To distract myself from the looming dotted line, I turned to the water damage. On the table I’d used as my extended desk, towers of paper had melted into one gummy mass. This had been the worst of my job—the repetitive record keeping that haunts any assistant—and now, I’d spend hours regenerating what I had put off filing. But the table held the best of my work as well. Forty books, comp copies I’d collected on everything from political poetry to the Medici Giraffe.

“What better job for a writer, than to be surrounded by books all day?” I could remember telling people over and over throughout the years. Now those books were waterlogged. And as I looked over each handful I dropped into a trashcan, I realized: sure, I’d been surrounded by them. I’d talked about them. I’d assigned some for review. But I’d never had time to actually read them. What I had surrounded myself with was not words and ideas, so much as unkept promises in bright-colored covers.

What better job for a writer? How about the job of…writing?

The contract was waiting for me. Hands and heart moving faster than my head, I printed; I signed; I faxed.

“I’m stepping out,” I said to my officemates. The saxophonist who always hangs out on the corner of Connecticut and Q was playing “Walking On Sunshine.” There were only two-dollar bills in my wallet, but I gave one to him. I bought a Coke with the other and walked the same square block three times, sipping it slowly.

When I returned to my desk, the overly conditioned air raised gooseflesh on my arms. When I am writing at home all day, I thought, I will keep my thermostat at 76 degrees. Then I heard it. A gentle rushing. Maybe the air-conditioner? I pushed back from my desk. “Anybody else hear that?”

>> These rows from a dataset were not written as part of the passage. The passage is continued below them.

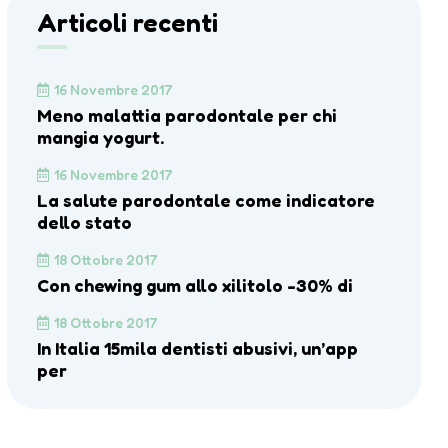
Articoli recenti
16 Novembre 2017
Meno malattia parodontale per chi
mangia yogurt.
16 Novembre 2017
La salute parodontale come indicatore
dello stato
18 Ottobre 2017
Con chewing gum allo xilitolo -30% di
18 Ottobre 2017
In Italia 15mila dentisti abusivi, un’app
per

Drip. Drip. Drip. I dashed up to the kitchen, where the building manager was twisting valves under the sink. Someone had restarted the broken dishwasher.

“I’ve got a call in,” he said. “But I can’t stop it.”

Downstairs, the staff gathered around my desk. They laid trash bags over my computer and lined up wastebaskets, trying to catch the spray. The spray became a flow, then a flood. The surviving tile swelled and drooped.

An impatient coworker grabbed the nearest prod—my long-handled umbrella—and began jabbing at the tile, trying to coax it down, smearing the pink-and-yellow flowered nylon with white sludge.

“Back off!” I wanted to shout. “Leave it alone!”

But there was no point. Soon this would no longer be my office. Soon this would no longer be my life. In the days ahead, I would come to understand that the free pens and ever-ready coffee had been an impossibly precious gift. I would come to count bananas like a madwoman. And I would be writing. Writing. Writing.

I can’t tell you if I made the right decision, or where I’ll be in a year. Here is what I do know: there’s no such thing as a wise risk. There are only the chances you must take on yourself. No matter the timing. No matter the economy.

Sometimes that means you stand back, and let the ceiling fall where it may.